In all my years of playing games, I don’t think I’ve ever found a more deserving example of the 5/10 score than F.E.A.R. 2. It’s totally solid, yet completely predictable.
F.E.A.R. 2 includes pretty much every single FPS cliché of the last few years — turret levels, ventilation shafts, tedious turn-off-the-gas-valve-to-proceed puzzles — yet these remain tolerable, due almost solely to the strength of the central gunfighting mechanics. The enemy AI is even better than in the first F.E.A.R., the weapons feel responsive and brutal (though I still can’t comprehend why Monolith got rid of the akimbo pistols), and the environments tear apart rather nicely in the heat of protracted gun battles. It may not sound that impressive when I say that enemies will team up, throw grenades, create cover and flank you at every opportunity, but the impressive baddie AI alone still kept me at least marginally interested for most of the game’s eight-hour campaign.
There is only one area in which F.E.A.R. 2 unquestionably fails (hint: it’s in the title). The “gunfight, scary sequence, gunfight, scary sequence” structure is back from the first game, but it’s just hard to care anymore. Alma wasn’t terribly frightening to begin with, and the cheap scares that were occasionally effective from the first game now feel old and expected. It’s worth mentioning, though, that few of the scare sequences are visually striking and damn near gorgeous (actually reminding me of Flower, believe it or not). So, they’ve got that going for them.
If you played the first F.E.A.R., you’ll be surprised to find that every single enemy and weapon (sans akimbo pistols) from the first game make an appearance. You will then be even more surprised to find that they make up roughly 90% of the game’s content. Apart from two new weapons (both of them pretty cool), two new enemy types, and an occasional hop into a Giant Goddamn Robot with unlimited ammunition, the campaign doesn’t have anything terribly new to offer.

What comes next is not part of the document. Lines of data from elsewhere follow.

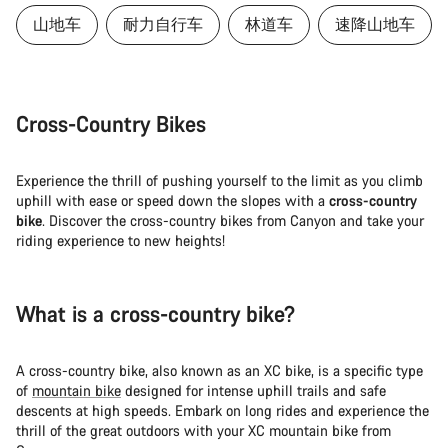
山地车
耐力自行车
林道车
速降山地车
Cross-Country Bikes
Experience the thrill of pushing yourself to the limit as you climb
uphill with ease or speed down the slopes with a
cross-country
bike
. Discover the cross-country bikes from Canyon and take your
riding experience to new heights!
What is a cross-country bike?
A cross-country bike, also known as an XC bike, is a specific type
of
mountain bike
designed for intense uphill trails and safe
descents at high speeds. Embark on long rides and experience the
thrill of the great outdoors with your XC mountain bike from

Again, though, maybe this isn’t a problem; personally, I haven’t played F.E.A.R. since it first came out, so the enemy and weapon repetition felt fresh, if only because I couldn’t remember them that well. The one problem I do remember having with the first game — the repetitive office building environments — is thankfully addressed in the sequel thanks to the frequent changes of scenery offered by the story.
Speaking of story: some of it is better-integrated with the actual gameplay than the email- and PDA-heavy first game, but I still found it loose and irrelevant in the final analysis. Though I had a pretty decent idea of what was going on the majority of the time, some stuff happens at the end that made absolutely no sense to me until I looked up an explanation on the F.E.A.R. wiki. Again, there’d be more to say about this if Alma were still scary or interesting, but she sort of isn’t. She’s just a narrative catalyst for neato gunfights, and the game doesn’t attempt to make her much more than that.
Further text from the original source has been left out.